━━━━━ SUPPLIED MATERIAL

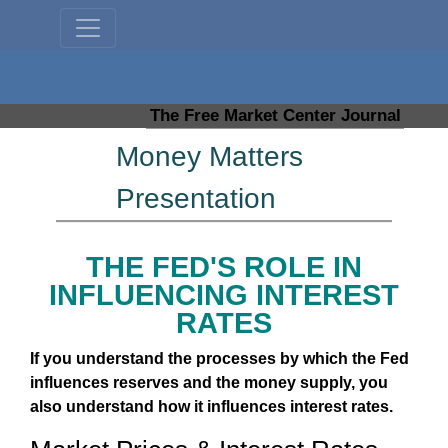
The Free Market Center Journal
Money Matters
Presentation
THE FED'S ROLE IN
INFLUENCING INTEREST
RATES
If you understand the processes by which the Fed
influences reserves and the money supply, you
also understand how it influences interest rates.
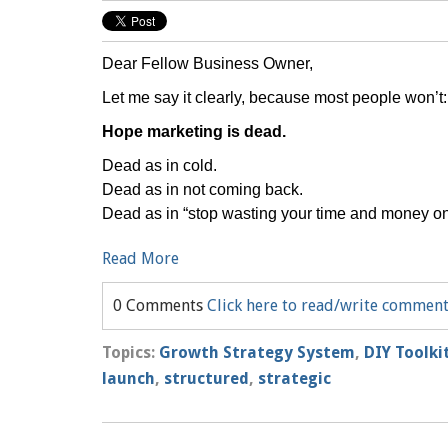
Dear Fellow Business Owner,
Let me say it clearly, because most people won’t:
Hope marketing is dead.
Dead as in cold.
Dead as in not coming back.
Dead as in “stop wasting your time and money on 
Read More
0 Comments
Click here to read/write commen
Topics:
Growth Strategy System
,
DIY Toolki
launch
,
structured
,
strategic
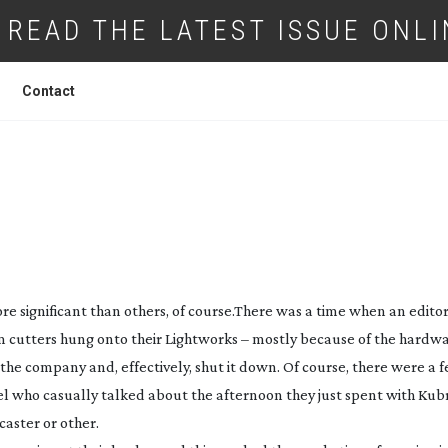
READ THE LATEST ISSUE ONLI
Contact
W: MEDIA COMPOSER 5
e significant than others, of course.
There was a time when an editor
lm cutters hung onto their Lightworks – mostly because of the hardw
he company and, effectively, shut it down. Of course, there were a 
l who casually talked about the afternoon they just spent with Kubr
aster or other.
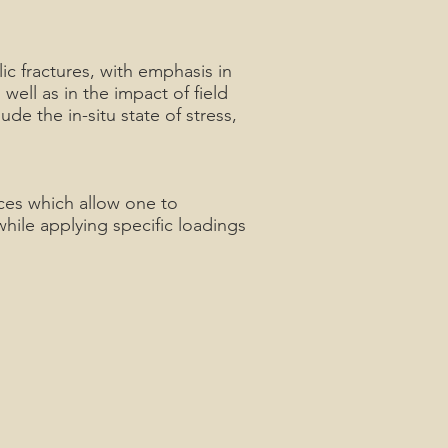
ic fractures, with emphasis in
well as in the impact of field
ude the in-situ state of stress,
ces which allow one to
hile applying specific loadings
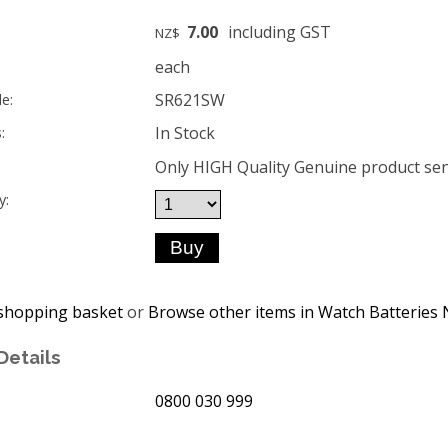
7.00
including GST
NZ$
each
SR621SW
e:
In Stock
:
Only HIGH Quality Genuine product sent
y:
shopping basket
or
Browse other items in Watch Batteries 
Details
0800 030 999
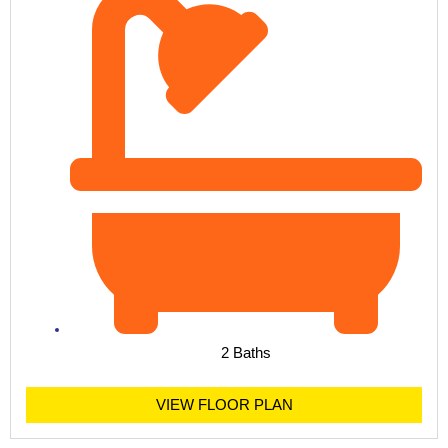
2 Baths
VIEW FLOOR PLAN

━━━━━━━━━━

TASK TO CARRY OUT: Exactly as written above, retype the lines starting at the one holding "Let me say it" and ending at the one holding "ic fractures, with emphasis in", both included, but not the pictures.

SOLUTION FOR THIS PROBLEM:
Let me say it clearly, because most people won’t:
Hope marketing is dead.
Dead as in cold.
Dead as in not coming back.
Dead as in “stop wasting your time and money on 
Read More
0 Comments
Click here to read/write commen
Topics:
Growth Strategy System
,
DIY Toolki
launch
,
structured
,
strategic
READ THE LATEST ISSUE ONLI
Contact
W: MEDIA COMPOSER 5
e significant than others, of course.
There was a time when an editor
lm cutters hung onto their Lightworks – mostly because of the hardw
he company and, effectively, shut it down. Of course, there were a 
l who casually talked about the afternoon they just spent with Kubr
aster or other.
ic fractures, with emphasis in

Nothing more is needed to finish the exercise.